2. Forced Air Cooling
This typically takes the form of axial or centrifugal fans mounted on heatsinks or cabinet doors. In parts of the world like the UK, filter fans are an extremely common sight. These devices play an integral role in maintaining positive pressure and keeping dust out, at the same time as providing airflow.
3. Thermal Interface Materials (TIMs)
Often, it is the interface between component and heatsink that represents the highest-resistance part of the path. Options for addressing this can encompass thermal pastes/greases, phase-change materials, and gap pads/fillers for uneven surfaces or larger tolerances.
4. Enclosure Climate Control
For sealed cabinets in harsh environments across such specialised sectors as food and pharmaceuticals, engineers may opt for solutions like filter fans, or air-to-air or air-to-water heat exchangers. Compressor-based enclosure air conditioners have also gained popularity due to their precise control and energy-efficient operation.
Effective Thermal Management Can’t Be Treated as an ‘Optional Extra’
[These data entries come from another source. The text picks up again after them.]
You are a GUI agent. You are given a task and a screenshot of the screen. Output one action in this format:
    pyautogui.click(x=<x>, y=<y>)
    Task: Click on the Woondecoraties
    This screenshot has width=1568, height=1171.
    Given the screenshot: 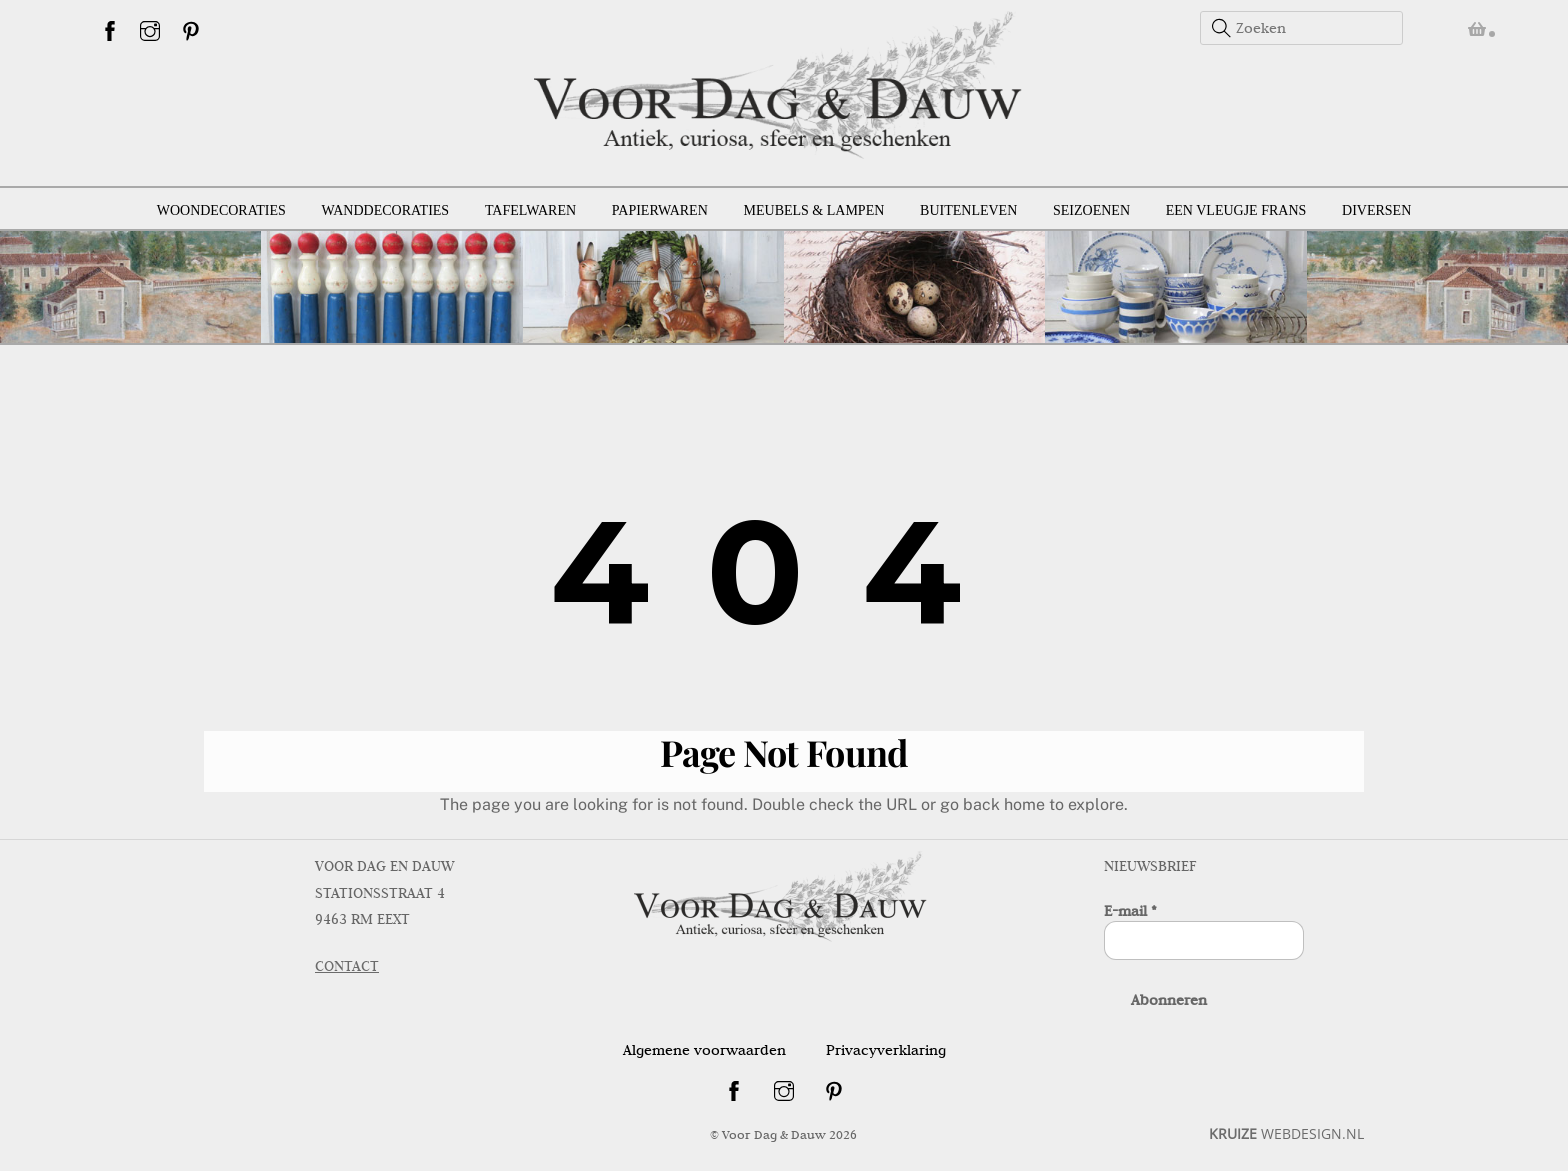 What is the action you would take?
    pyautogui.click(x=221, y=208)
     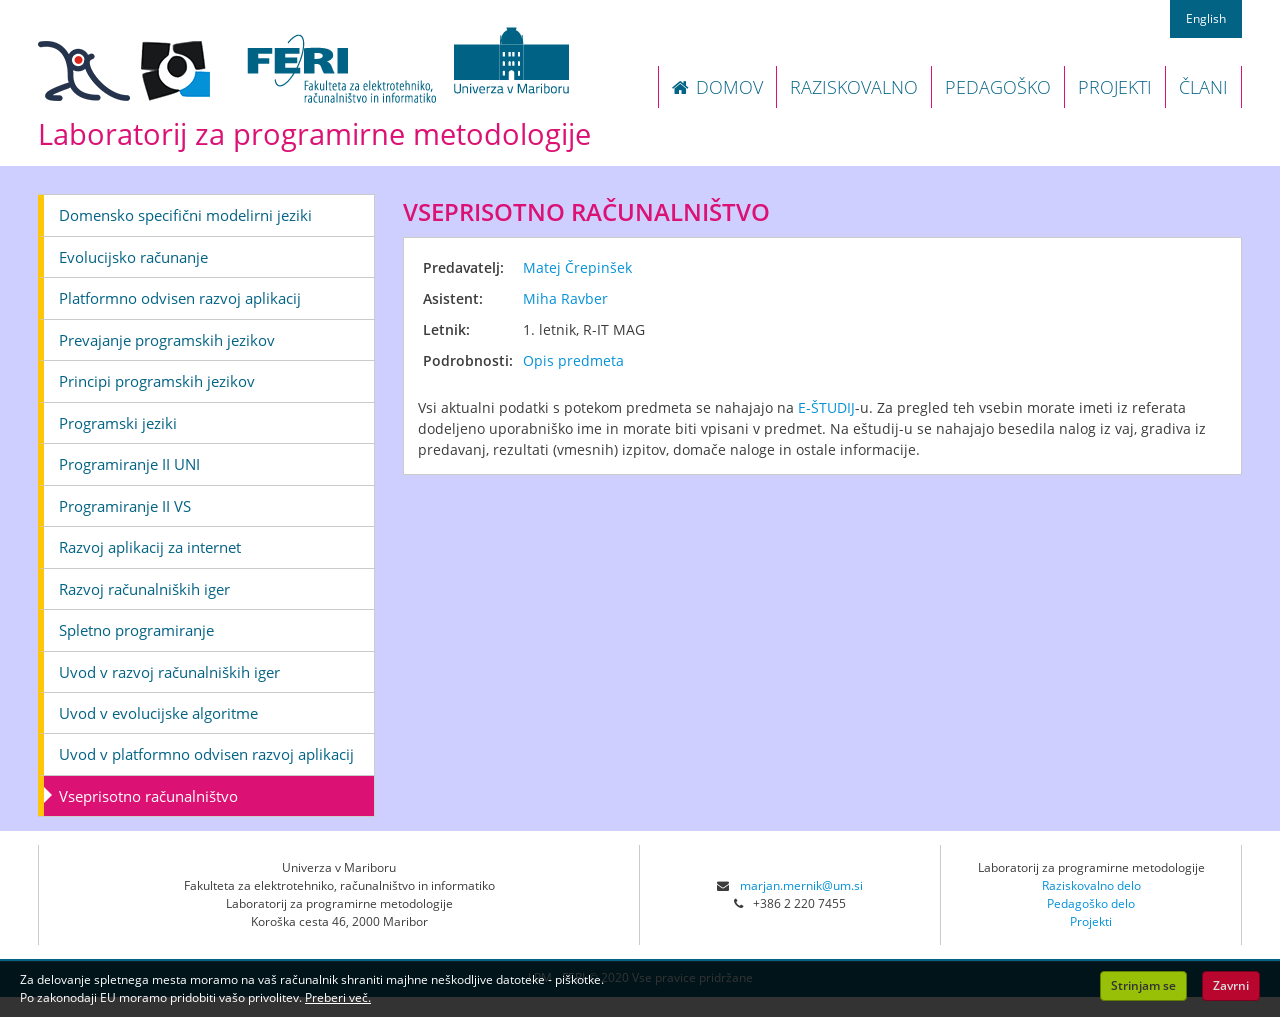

In the sphere of industrial electronics, well-executed thermal management is of critical importance for achieving the uptime, safety, and energy efficiency that manufacturers demand.
We are living in an era of tighter margins, higher power densities, and intensifying regulatory focus on reliability and sustainability.
This backdrop further underscores how investing time in high standards of thermal design can pay dividends through fewer breakdowns, longer equipment life, and reduced whole-life costs.